Here’s what that looks like in practice.
A portflio company, now exiting, we inherited a 150- to 200-person sales team fielding 10,000 incoming invoices a day, with no model for which ones to pursue. We built AI routing to surface the highest-win-probability opportunities and matched them to the right reps. Then we rebuilt the sales process from the ground up: people, process, and tools, in that order. The multiple went from 5X to 9X. What the acquirer paid for wasn’t a pipeline. It was conversion predictability.
I’ve done this kind of exit work multiple times. The outcome always comes back to the same three variables. AI accelerates all of it, but only when the foundation is solid. AI-enabled teams ramp 32% faster because onboarding is structured and repeatable. Large deals deliver 6.4x the efficiency of small ones, but only when the pipeline is designed to support them. Forecast accuracy improves from 48% to 94% only when stage progression is based on buyer evidence rather than rep optimism.
When the fundamentals are broken, AI doesn’t create an advantage. It scales the inefficiency.
Pull the CRM. Find the Problem.
For the PortCos you’re most concerned about, run these three pulls right now.
- Win rates by segment: if they vary by more than 30%, you have an ICP problem.
- Pipeline per rep: if the top quartile carries 3x the volume of the bottom, you have a routing problem.
- Stage duration in proposal: if deals sit longer than 21 days, you have a qualification problem.

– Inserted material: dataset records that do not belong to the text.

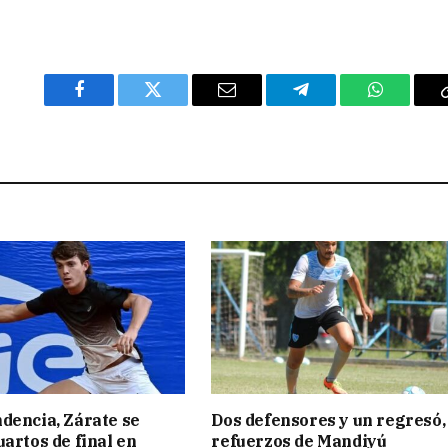
Facebook
Twitter
Email
Telegram
WhatsAp
dencia, Zárate se
Dos defensores y un regresó,
uartos de final en
refuerzos de Mandiyú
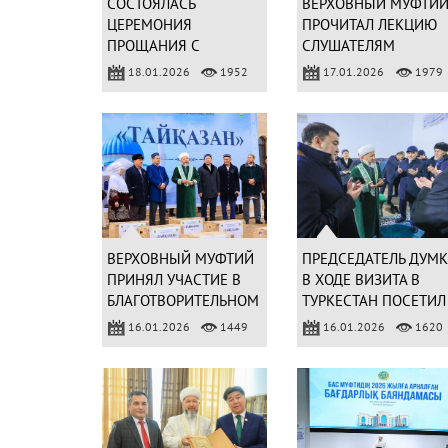
СОСТОЯЛАСЬ
ВЕРХОВНЫЙ МУФТИ
ЦЕРЕМОНИЯ
ПРОЧИТАЛ ЛЕКЦИЮ
ПРОЩАНИЯ С
СЛУШАТЕЛЯМ
РАТБЕКОМ КАЖЫ
ИНСТИТУТА
18.01.2026
1952
17.01.2026
1979
НЫСАНБАЙУЛЫ
ХАЗРЕТОМ
ВЕРХОВНЫЙ МУФТИЙ
ПРЕДСЕДАТЕЛЬ ДУМК
ПРИНЯЛ УЧАСТИЕ В
В ХОДЕ ВИЗИТА В
БЛАГОТВОРИТЕЛЬНОМ
ТУРКЕСТАН ПОСЕТИЛ
МЕРОПРИЯТИИ В
МАВЗОЛЕЙ ХОДЖИ
16.01.2026
1449
16.01.2026
1620
МЕЧЕТИ «ТУРКЕСТАН –
АХМЕДА ЯСАВИ
ХОДЖА АХМЕД
ЯСАВИ»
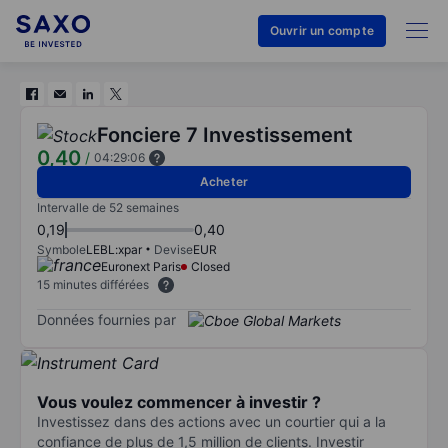
Ouvrir un compte
Fonciere 7 Investissement
0,40
/
04:29:06
Acheter
Intervalle de 52 semaines
0,19
0,40
Symbole
LEBL:xpar
Devise
EUR
Euronext Paris
Closed
15 minutes différées
Données fournies par
Vous voulez commencer à investir ?
Investissez dans des actions avec un courtier qui a la
confiance de plus de 1,5 million de clients. Investir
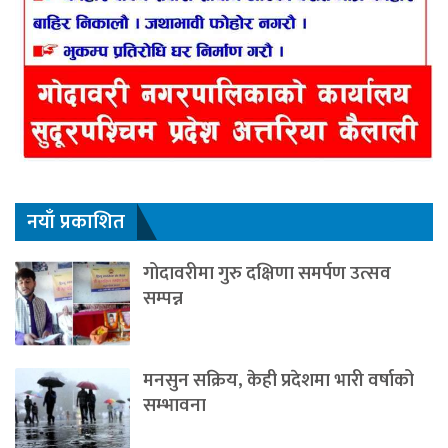
नयाँ प्रकाशित
गोदावरीमा गुरु दक्षिणा समर्पण उत्सव
सम्पन्न
मनसुन सक्रिय, केही प्रदेशमा भारी वर्षाको
सम्भावना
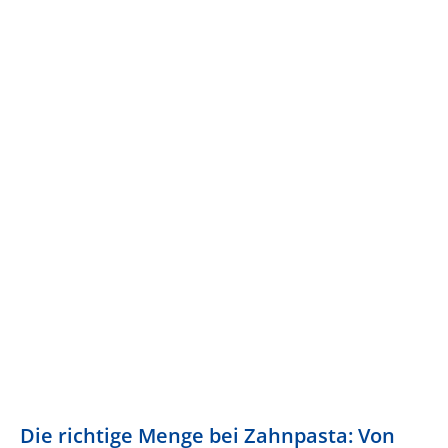
Die richtige Menge bei Zahnpasta: Von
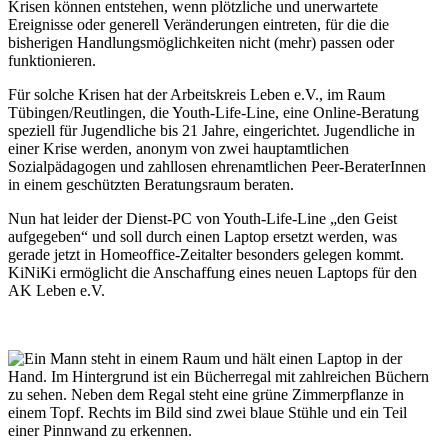
Krisen können entstehen, wenn plötzliche und unerwartete
Ereignisse oder generell Veränderungen eintreten, für die die
bisherigen Handlungsmöglichkeiten nicht (mehr) passen oder
funktionieren.
Für solche Krisen hat der Arbeitskreis Leben e.V., im Raum
Tübingen/Reutlingen, die Youth-Life-Line, eine Online-Beratung
speziell für Jugendliche bis 21 Jahre, eingerichtet. Jugendliche in
einer Krise werden, anonym von zwei hauptamtlichen
Sozialpädagogen und zahllosen ehrenamtlichen Peer-BeraterInnen
in einem geschützten Beratungsraum beraten.
Nun hat leider der Dienst-PC von Youth-Life-Line „den Geist
aufgegeben“ und soll durch einen Laptop ersetzt werden, was
gerade jetzt in Homeoffice-Zeitalter besonders gelegen kommt.
KiNiKi ermöglicht die Anschaffung eines neuen Laptops für den
AK Leben e.V.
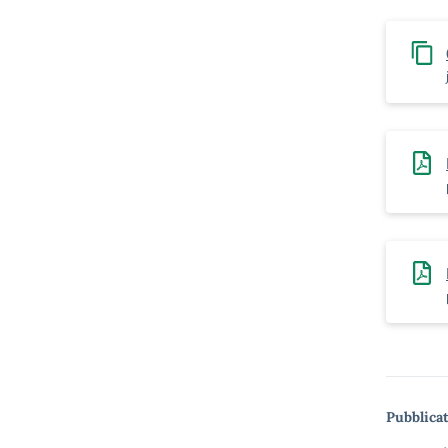
Pubblicat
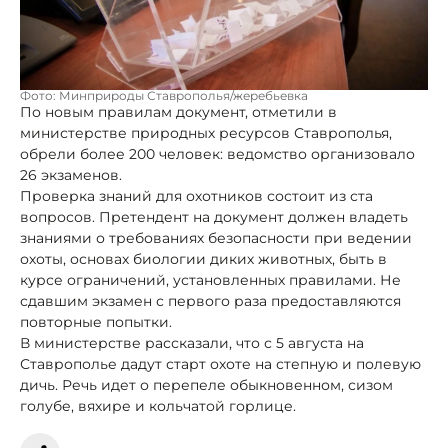
Фото: Минприроды Ставрополья/жеребьевка
По новым правилам документ, отметили в
министерстве природных ресурсов Ставрополья,
обрели более 200 человек: ведомство организовало
26 экзаменов.
Проверка знаний для охотников состоит из ста
вопросов. Претендент на документ должен владеть
знаниями о требованиях безопасности при ведении
охоты, основах биологии диких животных, быть в
курсе ограничений, установленных правилами. Не
сдавшим экзамен с первого раза предоставляются
повторные попытки.
В министерстве рассказали, что с 5 августа на
Ставрополье дадут старт охоте на степную и полевую
дичь. Речь идет о перепеле обыкновенном, сизом
голубе, вяхире и кольчатой горлице.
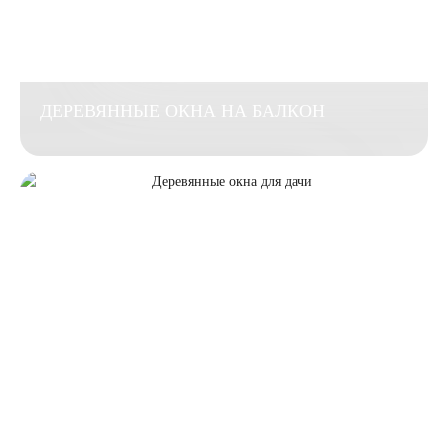
ДЕРЕВЯННЫЕ ОКНА НА БАЛКОН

These aren’t sales issues. They’re system design issues. And they show up in the forecast before they show up in the P&L.
What Good Looks Like
| Metric | Target | Warning Sign |
|---|---|---|
| Win rate variance by segment | <20% | >30% |
| Pipeline spread (top to bottom) | 2x | >3x |
| Stage duration in proposal | <14 days | >21 days |
| Forecast accuracy at week 2 | >85% | <50% |
The Clock Is Running
Here’s the consequence that doesn’t get said in board meetings: the question isn’t whether you’ll eventually fix the GTM operating model. You will, or the banks will do it for you after they take ownership and your LPs absorb the loss. I’m working with one of those companies right now. We’re turning it around. But that’s not the success story private equity is looking for.
The back end of a hold period is the worst time to start. When you’re two or three years out from a target exit, and the foundational pieces aren’t in place, the window to turn this into a winning story versus a losing story starts to close. The foundational work doesn’t get easier. It gets more expensive.
Do it now. Don’t regret it later.
The Question Every Operating Partner Should Be Asking
If we had to exit this PortCo in 12 months, would our GTM metrics support the multiple we need, or would they expose the multiple we deserve?
The difference between a 13% win rate and a 25% win rate isn’t just revenue. It’s multiple expansion. Fix the system, and the valuation follows.